At Vox Monday, Matt Yglesias penned a piece after reading the party platform of France’s far-right party, the National Front, and discovering that its critique of the European Union is correct. It took only a few minutes for Twitter to erupt in outrage:
You’ll notice that none of these tweets (or the many others you can find by searching Twitter) actually argue that Yglesias is wrong or that the National Front’s critique is incorrect. Instead, the implicit argument is that Yglesias shouldn’t even take the National Front’s platform seriously. That’s a mistake—and it indirectly makes the party stronger.
The National Front, which is led by Marine Le Pen, has extreme views on immigration and uses anti-Muslim vitriol for political advantage. That's presumably why French President Francois Hollande excluded Le Pen and her party from Sunday’s march against terrorism in Paris. As The New Republic's Elaine Teng explained, that was a mistake. It only further substantiated Le Pen’s message that the French government is not inclusive—a message that undermined the national unity march.
Conservatives mocking Yglesias and ignoring his economic argument are making a similar mistake. The National Front’s critique of the E.U. holds that the Eurozone's monetary union is an economic disaster and their solution is to break the whole thing apart. “They rightly say that the inability of Eurozone member states to conduct independent monetary policy ‘condemns the people to austerity plans that do nothing but exacerbate the crisis,’” Yglesias writes.

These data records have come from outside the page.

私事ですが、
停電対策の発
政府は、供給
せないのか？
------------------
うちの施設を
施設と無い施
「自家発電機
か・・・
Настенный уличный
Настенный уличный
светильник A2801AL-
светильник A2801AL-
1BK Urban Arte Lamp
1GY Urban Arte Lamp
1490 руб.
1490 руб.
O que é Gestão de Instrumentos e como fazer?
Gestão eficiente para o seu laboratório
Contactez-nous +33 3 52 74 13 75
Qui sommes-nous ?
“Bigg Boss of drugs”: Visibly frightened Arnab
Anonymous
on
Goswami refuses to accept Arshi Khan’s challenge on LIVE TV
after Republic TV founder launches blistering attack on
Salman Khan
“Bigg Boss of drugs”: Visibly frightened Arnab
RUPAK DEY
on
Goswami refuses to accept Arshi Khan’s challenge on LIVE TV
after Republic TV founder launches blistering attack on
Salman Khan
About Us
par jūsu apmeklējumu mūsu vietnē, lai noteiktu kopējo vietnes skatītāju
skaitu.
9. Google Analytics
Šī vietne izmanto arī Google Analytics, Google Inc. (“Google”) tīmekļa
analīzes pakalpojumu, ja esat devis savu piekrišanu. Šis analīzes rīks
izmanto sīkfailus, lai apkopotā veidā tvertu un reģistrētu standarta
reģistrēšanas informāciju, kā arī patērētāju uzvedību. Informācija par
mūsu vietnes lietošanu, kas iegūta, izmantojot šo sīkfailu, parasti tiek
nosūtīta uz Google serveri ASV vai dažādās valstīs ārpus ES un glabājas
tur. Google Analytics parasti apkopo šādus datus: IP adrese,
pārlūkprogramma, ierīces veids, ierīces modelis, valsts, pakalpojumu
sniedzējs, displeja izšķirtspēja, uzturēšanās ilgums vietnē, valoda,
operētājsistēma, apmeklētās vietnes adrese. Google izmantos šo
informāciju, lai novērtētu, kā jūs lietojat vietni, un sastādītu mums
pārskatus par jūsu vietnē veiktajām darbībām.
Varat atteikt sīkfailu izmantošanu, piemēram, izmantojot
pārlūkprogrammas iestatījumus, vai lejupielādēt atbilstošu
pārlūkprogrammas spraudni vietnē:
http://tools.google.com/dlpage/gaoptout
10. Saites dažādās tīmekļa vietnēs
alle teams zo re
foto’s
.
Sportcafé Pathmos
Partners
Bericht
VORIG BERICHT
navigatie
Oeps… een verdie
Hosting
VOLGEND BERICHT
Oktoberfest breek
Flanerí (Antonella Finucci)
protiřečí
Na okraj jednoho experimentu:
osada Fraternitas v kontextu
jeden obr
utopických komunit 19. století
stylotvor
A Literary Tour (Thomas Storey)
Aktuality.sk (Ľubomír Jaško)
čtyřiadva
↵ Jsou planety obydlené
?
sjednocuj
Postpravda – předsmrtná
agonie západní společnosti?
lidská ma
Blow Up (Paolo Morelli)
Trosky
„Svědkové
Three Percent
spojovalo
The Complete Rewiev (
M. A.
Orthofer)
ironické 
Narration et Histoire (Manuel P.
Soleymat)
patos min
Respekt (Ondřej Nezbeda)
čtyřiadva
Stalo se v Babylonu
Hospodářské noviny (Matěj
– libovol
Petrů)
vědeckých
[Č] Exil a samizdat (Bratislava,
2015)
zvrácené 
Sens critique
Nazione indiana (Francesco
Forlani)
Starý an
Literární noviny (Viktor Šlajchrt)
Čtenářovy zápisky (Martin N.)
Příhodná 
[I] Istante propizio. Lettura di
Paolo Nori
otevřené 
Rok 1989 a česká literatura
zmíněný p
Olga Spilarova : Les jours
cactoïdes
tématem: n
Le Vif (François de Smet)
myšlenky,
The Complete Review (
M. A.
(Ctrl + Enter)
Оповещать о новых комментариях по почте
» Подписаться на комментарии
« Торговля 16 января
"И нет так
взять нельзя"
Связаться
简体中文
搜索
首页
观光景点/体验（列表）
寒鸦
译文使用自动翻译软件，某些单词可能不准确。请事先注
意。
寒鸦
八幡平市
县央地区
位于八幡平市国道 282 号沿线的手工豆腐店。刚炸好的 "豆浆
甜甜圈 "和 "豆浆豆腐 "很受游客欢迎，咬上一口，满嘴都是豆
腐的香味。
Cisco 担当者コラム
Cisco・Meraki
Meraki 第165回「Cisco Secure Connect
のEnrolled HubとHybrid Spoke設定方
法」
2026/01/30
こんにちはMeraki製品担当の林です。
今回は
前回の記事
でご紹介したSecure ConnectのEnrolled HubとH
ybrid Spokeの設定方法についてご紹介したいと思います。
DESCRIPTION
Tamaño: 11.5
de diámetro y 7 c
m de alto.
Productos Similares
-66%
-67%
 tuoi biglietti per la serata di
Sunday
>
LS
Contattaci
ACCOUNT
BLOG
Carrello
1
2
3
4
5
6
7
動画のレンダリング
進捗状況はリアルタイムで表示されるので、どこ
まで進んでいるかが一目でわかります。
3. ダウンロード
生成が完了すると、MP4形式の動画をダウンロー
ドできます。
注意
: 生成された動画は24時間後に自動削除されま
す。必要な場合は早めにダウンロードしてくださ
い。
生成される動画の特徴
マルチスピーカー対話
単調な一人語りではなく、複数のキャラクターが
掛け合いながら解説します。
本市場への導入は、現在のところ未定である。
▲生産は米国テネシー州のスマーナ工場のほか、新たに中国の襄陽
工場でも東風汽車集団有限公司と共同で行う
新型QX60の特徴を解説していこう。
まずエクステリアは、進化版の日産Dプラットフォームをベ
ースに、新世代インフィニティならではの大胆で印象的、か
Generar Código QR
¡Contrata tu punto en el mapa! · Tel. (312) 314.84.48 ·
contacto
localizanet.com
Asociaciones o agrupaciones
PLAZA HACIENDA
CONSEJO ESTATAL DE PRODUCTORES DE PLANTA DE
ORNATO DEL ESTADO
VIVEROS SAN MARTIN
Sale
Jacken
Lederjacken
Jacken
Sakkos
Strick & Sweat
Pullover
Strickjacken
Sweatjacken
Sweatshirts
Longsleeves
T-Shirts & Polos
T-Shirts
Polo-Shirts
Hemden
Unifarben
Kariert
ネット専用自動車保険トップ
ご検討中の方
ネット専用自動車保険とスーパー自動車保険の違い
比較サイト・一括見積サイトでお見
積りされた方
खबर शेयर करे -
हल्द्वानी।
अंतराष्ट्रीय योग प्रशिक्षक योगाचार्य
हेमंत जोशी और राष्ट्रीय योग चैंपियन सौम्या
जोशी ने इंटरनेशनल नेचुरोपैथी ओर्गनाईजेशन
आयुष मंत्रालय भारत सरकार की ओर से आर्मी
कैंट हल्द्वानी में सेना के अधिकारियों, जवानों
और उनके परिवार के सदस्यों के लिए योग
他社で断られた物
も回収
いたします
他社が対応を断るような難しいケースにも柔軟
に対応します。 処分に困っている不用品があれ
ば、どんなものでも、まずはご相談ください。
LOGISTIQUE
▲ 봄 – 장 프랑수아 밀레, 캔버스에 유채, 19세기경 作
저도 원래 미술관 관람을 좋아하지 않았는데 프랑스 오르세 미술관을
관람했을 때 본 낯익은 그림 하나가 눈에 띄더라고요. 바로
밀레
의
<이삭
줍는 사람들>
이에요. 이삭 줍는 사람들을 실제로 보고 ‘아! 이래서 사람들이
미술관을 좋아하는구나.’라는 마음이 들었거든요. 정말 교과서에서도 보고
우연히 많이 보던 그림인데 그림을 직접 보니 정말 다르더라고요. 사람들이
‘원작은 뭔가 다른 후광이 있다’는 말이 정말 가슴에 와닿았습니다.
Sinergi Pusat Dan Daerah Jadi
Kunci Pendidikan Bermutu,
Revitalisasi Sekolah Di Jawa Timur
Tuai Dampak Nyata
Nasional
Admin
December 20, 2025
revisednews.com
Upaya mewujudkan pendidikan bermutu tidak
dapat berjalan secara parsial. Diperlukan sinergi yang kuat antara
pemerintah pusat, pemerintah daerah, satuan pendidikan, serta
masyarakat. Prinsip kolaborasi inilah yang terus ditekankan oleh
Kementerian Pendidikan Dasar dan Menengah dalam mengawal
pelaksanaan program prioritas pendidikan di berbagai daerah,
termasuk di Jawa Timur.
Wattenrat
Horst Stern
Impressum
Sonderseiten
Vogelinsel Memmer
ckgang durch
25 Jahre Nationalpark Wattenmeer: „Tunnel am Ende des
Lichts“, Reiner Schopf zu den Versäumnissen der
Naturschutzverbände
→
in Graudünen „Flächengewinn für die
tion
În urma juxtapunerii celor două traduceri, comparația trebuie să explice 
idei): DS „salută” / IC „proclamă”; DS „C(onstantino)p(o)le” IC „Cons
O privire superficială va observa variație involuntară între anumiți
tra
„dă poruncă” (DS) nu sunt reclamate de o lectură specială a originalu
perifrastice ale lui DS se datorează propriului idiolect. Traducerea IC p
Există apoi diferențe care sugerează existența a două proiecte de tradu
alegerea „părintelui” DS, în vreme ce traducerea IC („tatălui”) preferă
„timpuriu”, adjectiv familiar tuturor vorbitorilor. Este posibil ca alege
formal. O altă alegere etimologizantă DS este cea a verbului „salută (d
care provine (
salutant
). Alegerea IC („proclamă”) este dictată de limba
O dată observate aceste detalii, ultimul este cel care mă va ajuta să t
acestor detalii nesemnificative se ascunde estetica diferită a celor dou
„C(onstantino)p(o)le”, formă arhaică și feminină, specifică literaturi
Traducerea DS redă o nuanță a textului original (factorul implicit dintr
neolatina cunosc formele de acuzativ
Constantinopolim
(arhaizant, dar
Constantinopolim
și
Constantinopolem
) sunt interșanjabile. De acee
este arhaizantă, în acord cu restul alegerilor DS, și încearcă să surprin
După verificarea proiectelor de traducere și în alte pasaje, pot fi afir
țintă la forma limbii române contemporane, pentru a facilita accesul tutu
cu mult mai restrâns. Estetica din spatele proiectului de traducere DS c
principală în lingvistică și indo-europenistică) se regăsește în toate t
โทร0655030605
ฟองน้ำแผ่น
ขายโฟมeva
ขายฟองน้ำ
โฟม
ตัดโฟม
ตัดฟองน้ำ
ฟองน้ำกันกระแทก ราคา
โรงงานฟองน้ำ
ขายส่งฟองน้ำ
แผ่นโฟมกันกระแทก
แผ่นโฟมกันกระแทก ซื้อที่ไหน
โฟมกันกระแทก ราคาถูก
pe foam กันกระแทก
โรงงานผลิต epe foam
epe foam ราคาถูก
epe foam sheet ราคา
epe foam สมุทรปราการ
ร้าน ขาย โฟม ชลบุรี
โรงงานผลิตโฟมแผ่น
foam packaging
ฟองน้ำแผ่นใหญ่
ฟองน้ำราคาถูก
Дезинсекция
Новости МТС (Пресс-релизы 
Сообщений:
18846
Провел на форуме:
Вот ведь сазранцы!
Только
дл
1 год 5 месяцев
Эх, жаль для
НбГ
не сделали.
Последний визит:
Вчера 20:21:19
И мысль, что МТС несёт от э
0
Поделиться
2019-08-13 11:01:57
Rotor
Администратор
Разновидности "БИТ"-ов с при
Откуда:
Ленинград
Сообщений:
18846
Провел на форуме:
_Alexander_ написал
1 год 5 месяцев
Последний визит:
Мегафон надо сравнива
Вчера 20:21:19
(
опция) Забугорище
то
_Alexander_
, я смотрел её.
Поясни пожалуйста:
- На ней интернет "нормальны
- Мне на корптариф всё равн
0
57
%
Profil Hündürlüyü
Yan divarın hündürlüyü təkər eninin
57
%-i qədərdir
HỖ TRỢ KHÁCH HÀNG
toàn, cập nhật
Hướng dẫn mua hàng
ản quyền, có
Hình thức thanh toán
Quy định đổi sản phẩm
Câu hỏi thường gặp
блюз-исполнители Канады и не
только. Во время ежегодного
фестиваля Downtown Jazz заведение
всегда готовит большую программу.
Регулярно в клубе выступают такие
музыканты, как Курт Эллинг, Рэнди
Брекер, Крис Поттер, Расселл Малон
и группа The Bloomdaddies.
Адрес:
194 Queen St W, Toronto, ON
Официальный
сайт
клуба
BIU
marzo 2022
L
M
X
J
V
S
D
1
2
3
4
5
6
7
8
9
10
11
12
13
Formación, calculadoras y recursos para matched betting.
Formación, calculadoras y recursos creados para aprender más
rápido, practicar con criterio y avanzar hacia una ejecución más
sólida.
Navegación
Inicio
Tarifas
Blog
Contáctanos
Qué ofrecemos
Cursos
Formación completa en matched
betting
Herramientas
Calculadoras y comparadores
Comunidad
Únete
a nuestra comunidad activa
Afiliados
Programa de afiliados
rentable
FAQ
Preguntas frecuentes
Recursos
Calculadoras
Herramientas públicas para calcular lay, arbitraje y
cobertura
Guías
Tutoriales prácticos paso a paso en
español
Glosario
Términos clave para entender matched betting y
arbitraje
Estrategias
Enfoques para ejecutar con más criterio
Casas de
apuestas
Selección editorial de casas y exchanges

That has hurt the individual economies of all of the Eurozone countries. Due to Germany’s unfounded fears of inflation, the European Central Bank (ECB) has been hesitant to use unconventional monetary policy tools, like the Federal Reserve did with its large-scale asset purchases. It was been slow to cut short-term interest rates and even foolishly raised them in 2011 when oil prices rose. All of this has made it significantly harder for Greece, Italy, France and other E.U. nations to recover from the Great Recession. Instead, the ECB and European Commission have demanded strict “structural reforms”—spending cuts and tax increases—that have done little to fix the underlying issues in the economy and more to fuel political unrest.
Le Pen and other far-right leaders have taken advantage of that political unrest to expand their parties’ popularity. The best way to reduce their popularity is to strengthen the economy. In France, for instance, an improving economy would redirect the spotlight to the uglier sides of the National Front’s platform—the exact outcome liberals and conservatives should both want.
But that isn't happening because European leaders are still demanding those structural reforms without addressing the underlying problems with the Eurozone. Without such fixes, the National Front and other extreme parties will only gain more influence. That's what's happening in Greece, where the far-left party has surged in the polls. That threatens to reignite the Eurozone crisis.
Of course, it’s much more fun to mock Yglesias and Vox and deem that he must be wrong without considering the actual arguments in his piece or the implications of it. What’s a depression afflicting tens of millions of people in Europe anyways?